In April – when I wrote that rough draft – two pieces published in the same week likewise touched on hedge-funders in the current art market. Both pieces noted the wariness with which many regard those collectors (albeit while happily taking their money). In the New York Sun piece, “Art Market Shifts With Players” Marion Maneker wrote: “Many in the art world [are] nervous that their market is beginning to resemble the volatile financial markets. The presence of many hedge-fund managers — the puppet masters of the herky-jerky stock market — among the new breed of art collector has many dealers on edge.” Likewise in an item I contributed to a small part of New York Magazine’s blowout package on “hedgies,” I quoted a dealer saying: “The big fear is that if the market turns, they’ll get out of art just as fast as they came in.”
The fundamental notion here is what the French call deformation professionelle – the syndrome where the modus operandi of your professional life shapes how you handle things in your private life. In this case, that means that the people buying art with hedge-fund money are allegedly treating the artworld as yet another market to be gamed. By extension, observers predict that the hedge fund guys (and they always seem to be guys) will ruthlessly bail on the art market as soon as they feel like it’s “topped.”

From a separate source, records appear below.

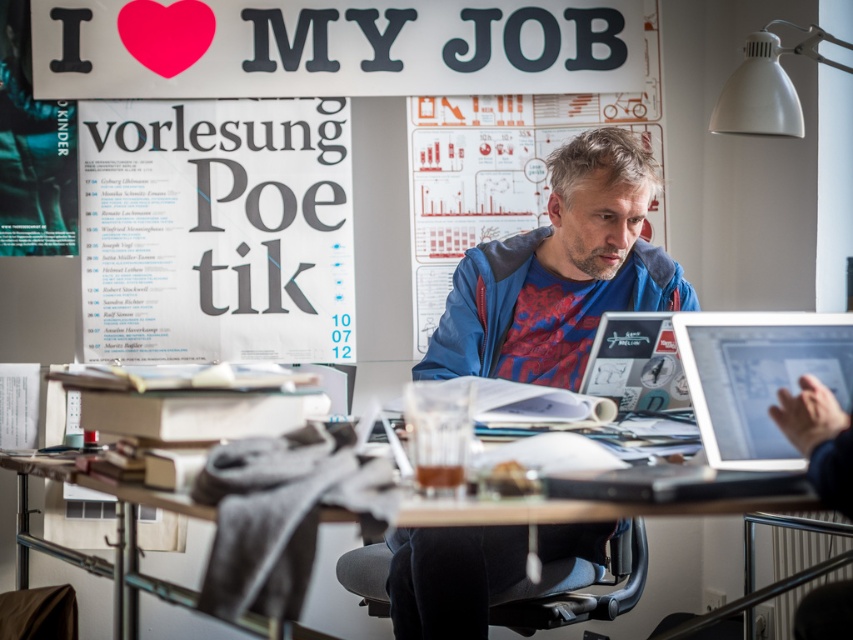 Can you confirm if matte paper poster at center is shorter than silver metallic laptop at center?

No, matte paper poster at center is not shorter than silver metallic laptop at center.

Is matte paper poster at center bigger than silver metallic laptop at center?

Yes.

Between point (463, 172) and point (770, 339), which one is positioned in front?

Point (770, 339) is in front.

Where is `matte paper poster at center`? The width and height of the screenshot is (853, 640). matte paper poster at center is located at coordinates (490, 173).

What do you see at coordinates (560, 273) in the screenshot? I see `blue fleece jacket at center` at bounding box center [560, 273].

Does point (395, 556) come behind point (792, 116)?

That is False.

I want to click on blue fleece jacket at center, so click(x=560, y=273).

The height and width of the screenshot is (640, 853). Describe the element at coordinates (216, 228) in the screenshot. I see `white paper poster at upper left` at that location.

Is white paper poster at upper left thinner than silver metallic laptop at center?

In fact, white paper poster at upper left might be wider than silver metallic laptop at center.

Does point (294, 280) come behind point (705, 380)?

That is True.

Locate an element on the screen. white paper poster at upper left is located at coordinates (216, 228).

Granted, many of the hedge-fund guys seem to be using the same strategies that they would in playing markets – quantitative analysis, portfolio diversification, trading on insider information, trying to corner markets, and playing many potential buyers (individuals, or auction houses, or both at the same time) off against each other to maximize return when they do decide to sell.

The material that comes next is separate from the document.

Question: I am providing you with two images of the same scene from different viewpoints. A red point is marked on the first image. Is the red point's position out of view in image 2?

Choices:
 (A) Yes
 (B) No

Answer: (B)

That seems very un-connoisseur, totally alien to the notion of collecting art as a form or cultural patronage. But is it fair to tar only the hedge-funders with this brush? Because as the prices have gone stratospheric, a lot of so-called “real” collectors have suddenly started cashing out at auction. And the artworld has become a generally harder place, governed more and more by financial clout than by ideas and aesthetics. There are certainly a lot more lawsuits flying around, and many handshake agreements are suddenly evaporating when a higher price for the piece manifests itself. (I even heard of one collector who feigned amnesia to get out of a deal recently.)
Thus, the knee-jerk attacks on hedge-fund guys remind me of a political psychology theory I learned in college (the only idea I seem to have retained from that entire semester of study): That groups use a common enemy to create cohesion amongst themselves, and that this enemy commonly mirrors precisely those aspects that the group most fears lurk within itself.
So let’s be fair here. The motivations of those much criticized hedge-funders are not truly different than those of the private dealers and speculative collectors that preceded them into the art market. And it’s not a missing link in their moral DNA that has made those newer collectors into the new masters of an old game, but rather their huge appetite for risk and the razor-sharp analysis that they deploy.